L’altrove a pochi chilometri

19 December 2013

C’è questa sorta di snobismo diffuso in rete verso il termine “turista”. Nessun copy usa mai il termine “turista”, è dispregiativo. Nessun blogger si definirebbe mai un turista. Siamo tutti viaggiatori, anche quando prenotiamo su Groupon il weekend nell’agriturimo in Toscana con trattamento benessere e percorso degustazione a 199 euro a coppia. Anche quando ci facciamo ospitare dall’albergo 4 stelle in Trentino in cambio di un post sul blog. Tutti viaggiatori della democrazia digitale pronti a instagrammare il bicchiere di vino al tramonto chiamandolo storytelling.

Un paio di settimane fa ero alla BTO, che per chi non lo sa è una roba dove si parla turismo e web, e c’era questo membro della società geografica italiana che definiva il viaggio come trasgressione, l’andare l’oltre le soglie del conosciuto.


Lì lì per lì la frase è stata lo spunto buono per un tweet che ha raccattato qualche RT e è stato sepolto da altri tweet, altri RT, altre foto di cene, e cheese-cake e dita a V e ali di aereo.

Mi è tornata in mente domenica scorsa, quando sono tornata a Napoli dopo un giro di un paio di settimane tra Firenze, Milano e Parigi. Tra la stazione e l’auto ci sono duecento metri, trecento metri di strade affollate di spazzatura, negozi di cinesi, bancarelle che vendono calzini a 50 centesimi, panni stesi ad asciugare di smog. C’era l’ufficio degli autobus che da Piazza Garibaldi ti portano diritto a Bucarest: fuori una lunga fila di persone cariche di pacchi. Probabilmente consegneranno solo i pacchi, da portare su in Romania, regali di Natale per chi è rimasto là. Regali per qualche bambino che forse avrà scritto a Babbo Natale che vuole solo rivedere sua mamma.

Ad un certo punto si attraversa un mercato. Signore polacche, ucraine, rumene, tutte truccate con cura e precisione, scavano tra gli stand di pellicce sintetiche e tute per la neve per bambini. Le bancarelle vendono sullo stesso piano bottiglie di vodka e di chanel n5. In un angolo grigliano degli spiedini di carne dall’odore invitante, nell’altro hanno attrezzato un barbiere di fiducia. Un vecchietto sdentato si fa tagliare i capelli con al collo un grande bavaglino colorato e sorride.

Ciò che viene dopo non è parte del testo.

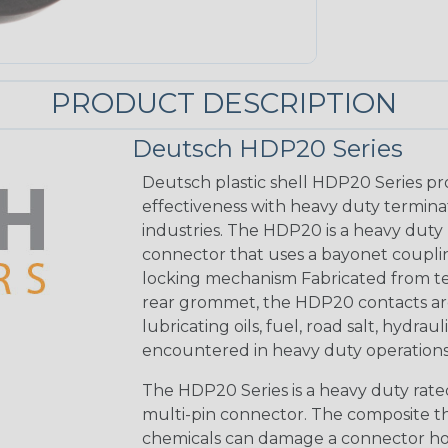
PRODUCT DESCRIPTION
Deutsch HDP20 Series
Deutsch plastic shell HDP20 Series pr
effectiveness with heavy duty termina
industries. The HDP20 is a heavy duty 
connector that uses a bayonet coupling
locking mechanism Fabricated from tea
rear grommet, the HDP20 contacts are
lubricating oils, fuel, road salt, hydr
encountered in heavy duty operations
The HDP20 Series is a heavy duty rated
multi-pin connector. The composite the
chemicals can damage a connector ho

Attraverso le bancarelle con addosso un cappottino e una vaga sensazione di disagio. Disagio che non ho mai avuto passeggiando per il centro di Parigi, dove era tutto un incanto di ricercatezza e perfezione estetica, dove procedevo sicura e spedita seguendo le indicazioni della metropolitana.  Era in una città che non conoscevo, ma di cui conoscevo tutti i codici di comportamento pur senza conoscere la lingua. Ed eccomi invece persa e spaesata dall’altrove a pochi chilometri da casa mia.

Disagio per essere io ricca in mezzo a questa dignitosa povertà, triste per queste storie di Natali divisi e regali da mettere sull’autobus, tentata dall’assaggiare quello spiedino di carne.

Ma non è forse questo viaggiare? Uscire dalla propria comfort zone fatta di codici di comportamento, recensioni da consultare prima di decidere dove andare a mangiare, carte di credito per ogni evenienza, prenotazioni online, boarding pass già stampate.

Non lo so. Io non lo so se riuscirei a fare un viaggio senza tutte queste cose.

Nella bilancia tra la ricerca del piacere e la ricerca dell’altrove pesa sempre un po’ di più la ricerca del piacere. Non sarò mai Livingstone che si perde nelle ricerca del Grande Lago. Non sarò mai quella che parte sola con uno zaino e un blocchetto bianco per gli appunti. Sarò sempre quella che spulcia le recensioni prima di decidere, che vuole il ristorante buono, l’albergo bello, il letto con 4 cuscini.
Ma quello che spero è di riuscire sempre a tenere alta la consapevolezza. E lo sguardo puntato sull’altrove.